Activity → Once the pictures are set aside, copy the records below exactly as they stand.

Data excerpts:

---+---

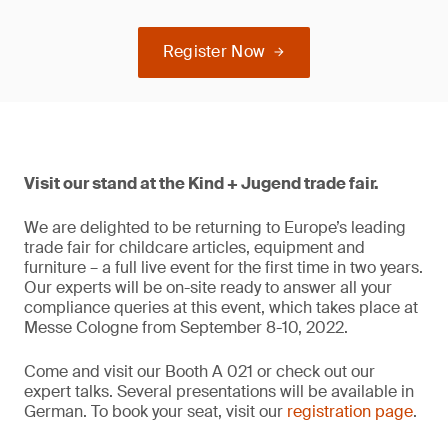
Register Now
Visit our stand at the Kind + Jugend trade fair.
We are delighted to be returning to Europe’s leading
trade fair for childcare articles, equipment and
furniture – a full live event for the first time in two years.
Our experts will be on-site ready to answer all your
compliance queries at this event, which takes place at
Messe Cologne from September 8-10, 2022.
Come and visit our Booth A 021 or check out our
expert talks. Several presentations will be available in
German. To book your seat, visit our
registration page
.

---+---

Exercise result →
Register Now
Visit our stand at the Kind + Jugend trade fair.
We are delighted to be returning to Europe’s leading
trade fair for childcare articles, equipment and
furniture – a full live event for the first time in two years.
Our experts will be on-site ready to answer all your
compliance queries at this event, which takes place at
Messe Cologne from September 8-10, 2022.
Come and visit our Booth A 021 or check out our
expert talks. Several presentations will be available in
German. To book your seat, visit our
registration page
.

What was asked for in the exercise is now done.